Market overreaction sometimes even affects the highest quality names. When such an event occurs, it is often very opportune to invest in the midst of market panic.

Brexit created an opportunity for contrarian investors to buy shares of a British Blue-Chip REIT at a price significantly below its present net asset value.

Over one year after the Brexit vote, the fundamentals remain particularly strong with continued growth in cash flow, dividends and relatively resilient property values despite the near-term uncertainty.

Invest in British Land and own high quality British property at 70 cents on a dollar. The weakness in the British Pound has created a "double discount".

The current 5% dividend yield is safe and growing.

This research report was jointly produced with High Dividend Opportunities co-authors Jussi Askola and Philip Mause.

At High Dividend Opportunities, we are value dividend investors, and as such, our favorite time to invest is when there is blood on the streets. When potential bad news arises, markets are prone to overreact and that downside volatility may often be exaggerated due to irrational pessimism.

In certain specific sectors, it may often be difficult for us to find investment opportunities that suit this investment philosophy, forcing us to look elsewhere. This is the case of the Office REIT market today. We find that high quality US office REITs often trade at sizable premiums to NAV and close to all-time highs, making them unappealing to us.

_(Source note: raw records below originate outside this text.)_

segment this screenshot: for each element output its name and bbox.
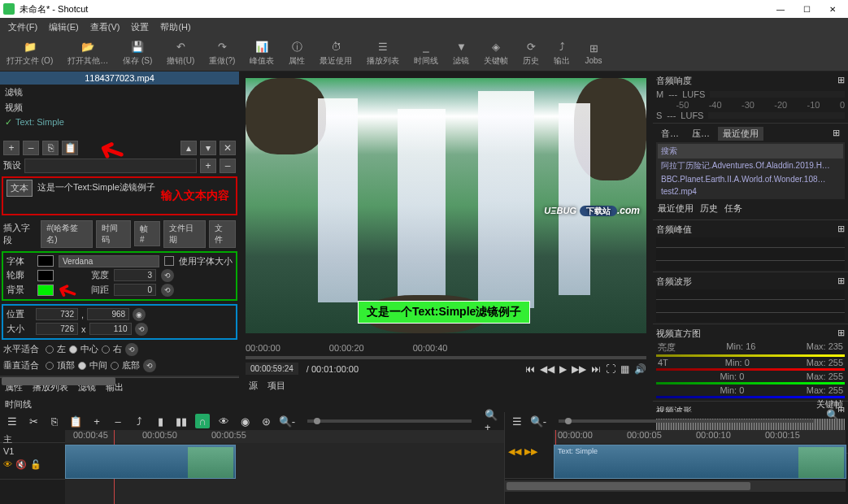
- fast-forward-button[interactable]: ▶▶: [572, 363, 586, 375]
- halign-left-radio[interactable]: [46, 345, 54, 354]
- font-selector[interactable]: Verdana: [59, 255, 159, 267]
- kf-scrollbar[interactable]: [505, 480, 846, 492]
- menu-help[interactable]: 帮助(H): [155, 20, 195, 35]
- tool-keyframes[interactable]: ◈关键帧: [484, 41, 508, 67]
- recent-tab-recent[interactable]: 最近使用: [718, 127, 763, 141]
- tool-open-other[interactable]: 📂打开其他…: [67, 41, 108, 67]
- tool-timeline[interactable]: ⎯时间线: [414, 41, 438, 67]
- left-scrollbar[interactable]: [0, 376, 239, 377]
- tool-undo[interactable]: ↶撤销(U): [167, 41, 194, 67]
- size-h-input[interactable]: 110: [89, 323, 132, 335]
- tool-properties[interactable]: ⓘ属性: [289, 41, 305, 67]
- tl-ripple-button[interactable]: ◉: [237, 414, 252, 428]
- zoom-button[interactable]: ⛶: [606, 363, 615, 375]
- recent-btn-history[interactable]: 历史: [700, 202, 718, 215]
- tool-redo[interactable]: ↷重做(?): [209, 41, 235, 67]
- kf-zoom-out-button[interactable]: 🔍-: [531, 414, 546, 428]
- bg-color-swatch[interactable]: [37, 285, 54, 296]
- insert-timecode-button[interactable]: 时间码: [96, 220, 131, 248]
- panel-menu-icon[interactable]: ⊞: [837, 328, 845, 340]
- track-mute-icon[interactable]: 🔇: [15, 459, 27, 470]
- tl-lift-button[interactable]: ⤴: [132, 414, 146, 428]
- use-font-size-checkbox[interactable]: [164, 256, 174, 266]
- recent-item[interactable]: BBC.Planet.Earth.II.A.World.of.Wonder.10…: [658, 173, 843, 185]
- kf-track-label[interactable]: ◀◀▶▶: [505, 430, 554, 479]
- recent-search[interactable]: 搜索: [658, 144, 843, 159]
- valign-middle-radio[interactable]: [78, 362, 86, 370]
- keyframe-button[interactable]: ◉: [133, 308, 146, 321]
- insert-frame-button[interactable]: 帧 #: [134, 221, 160, 246]
- volume-button[interactable]: 🔊: [634, 363, 646, 375]
- insert-file-button[interactable]: 文件: [209, 220, 236, 248]
- recent-tab-audio[interactable]: 音…: [656, 127, 684, 141]
- outline-width-input[interactable]: 3: [114, 269, 156, 281]
- panel-menu-icon[interactable]: ⊞: [837, 276, 845, 288]
- tl-remove-button[interactable]: –: [111, 414, 125, 428]
- recent-btn-recent[interactable]: 最近使用: [658, 202, 694, 215]
- panel-menu-icon[interactable]: ⊞: [828, 127, 845, 141]
- track-visible-icon[interactable]: 👁: [3, 459, 12, 470]
- recent-btn-jobs[interactable]: 任务: [724, 202, 742, 215]
- tl-cut-button[interactable]: ✂: [26, 414, 41, 428]
- tool-peak-meter[interactable]: 📊峰值表: [250, 41, 274, 67]
- halign-reset-button[interactable]: ⟲: [125, 343, 138, 356]
- v1-track-label[interactable]: V1 👁🔇🔓: [0, 443, 65, 480]
- tool-jobs[interactable]: ⊞Jobs: [585, 41, 602, 65]
- paste-filter-button[interactable]: 📋: [62, 141, 78, 155]
- current-time[interactable]: 00:00:59:24: [246, 363, 298, 375]
- tool-filters[interactable]: ▼滤镜: [453, 41, 469, 67]
- tl-menu-button[interactable]: ☰: [5, 414, 20, 428]
- recent-tab-encoding[interactable]: 压…: [687, 127, 715, 141]
- tl-zoom-in-button[interactable]: 🔍+: [485, 414, 499, 428]
- track-lock-icon[interactable]: 🔓: [30, 459, 41, 470]
- keyframe-clip[interactable]: Text: Simple: [554, 445, 846, 479]
- keyframes-tracks[interactable]: 00:00:00 00:00:05 00:00:10 00:00:15 Text…: [554, 430, 846, 479]
- font-color-swatch[interactable]: [37, 255, 54, 267]
- preset-delete-button[interactable]: –: [220, 159, 236, 173]
- insert-filedate-button[interactable]: 文件日期: [163, 220, 206, 248]
- skip-prev-button[interactable]: ⏮: [525, 363, 535, 375]
- halign-center-radio[interactable]: [69, 345, 77, 354]
- tl-append-button[interactable]: +: [89, 414, 104, 428]
- move-up-button[interactable]: ▴: [180, 141, 197, 155]
- panel-menu-icon[interactable]: ⊞: [837, 224, 845, 236]
- grid-button[interactable]: ▦: [620, 363, 629, 375]
- master-track-label[interactable]: 主: [0, 430, 65, 443]
- timeline-clip[interactable]: [65, 445, 236, 479]
- outline-color-swatch[interactable]: [37, 270, 54, 281]
- tl-split-button[interactable]: ▮▮: [174, 414, 189, 428]
- move-down-button[interactable]: ▾: [200, 141, 216, 155]
- preset-save-button[interactable]: +: [200, 159, 216, 173]
- kf-menu-button[interactable]: ☰: [510, 414, 524, 428]
- kf-zoom-slider[interactable]: [559, 419, 813, 423]
- menu-view[interactable]: 查看(V): [85, 20, 125, 35]
- outline-reset-button[interactable]: ⟲: [161, 269, 174, 282]
- tool-recent[interactable]: ⏱最近使用: [320, 41, 352, 67]
- tool-playlist[interactable]: ☰播放列表: [367, 41, 399, 67]
- tl-overwrite-button[interactable]: ▮: [153, 414, 167, 428]
- close-button[interactable]: ✕: [820, 1, 845, 17]
- copy-filter-button[interactable]: ⎘: [42, 141, 59, 155]
- tl-copy-button[interactable]: ⎘: [47, 414, 62, 428]
- insert-hash-button[interactable]: #(哈希签名): [41, 220, 93, 248]
- tl-paste-button[interactable]: 📋: [68, 414, 83, 428]
- valign-reset-button[interactable]: ⟲: [143, 359, 156, 372]
- tl-zoom-slider[interactable]: [307, 419, 472, 423]
- pos-y-input[interactable]: 968: [87, 308, 129, 320]
- padding-reset-button[interactable]: ⟲: [161, 284, 174, 297]
- tool-save[interactable]: 💾保存 (S): [123, 41, 152, 67]
- tl-scrub-button[interactable]: 👁: [216, 414, 231, 428]
- menu-file[interactable]: 文件(F): [3, 20, 42, 35]
- kf-prev-button[interactable]: ◀◀: [508, 446, 521, 457]
- tl-ripple-all-button[interactable]: ⊛: [259, 414, 273, 428]
- valign-top-radio[interactable]: [46, 362, 54, 370]
- recent-item[interactable]: 阿拉丁历险记.Adventures.Of.Aladdin.2019.H…: [658, 159, 843, 173]
- maximize-button[interactable]: ☐: [794, 1, 819, 17]
- tool-history[interactable]: ⟳历史: [523, 41, 539, 67]
- size-w-input[interactable]: 726: [36, 323, 78, 335]
- size-reset-button[interactable]: ⟲: [135, 323, 148, 336]
- add-filter-button[interactable]: +: [3, 141, 20, 155]
- halign-right-radio[interactable]: [102, 345, 110, 354]
- valign-bottom-radio[interactable]: [111, 362, 119, 370]
- tl-zoom-out-button[interactable]: 🔍-: [280, 414, 294, 428]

On the other hand, looking overseas, we find significant value in the UK office REIT market in which securities suffered a material sell-off following the Brexit event. Just because REITs are expensive in one market (US) does not stop us from pursuing opportunities in other geographical regions if we can identify better risk-to-reward outcomes.

This is how we came across British Land (OTCPK:BTLCY): a British Office/Retail REIT with a conservative profile. After extensive review, we decided to include it in our “Conservative REIT Portfolio” as our Office REIT Pick. While BTLCY is not a pure office REIT (It is 50% office/50% retail), we believe that the recent sell-off is caused by concerns over the London Office properties market. As such, we expect British Land to show strong correlation with the office market in the future, making it a suitable pick for our office REIT allocation.

The Buy Thesis

It is not the first time that we cover British Land. Back in November 2016, in a bullish article, "High Dividend Opportunities," Author Jussi noted that British Land was “a high-quality REIT selling at a low-quality valuation.”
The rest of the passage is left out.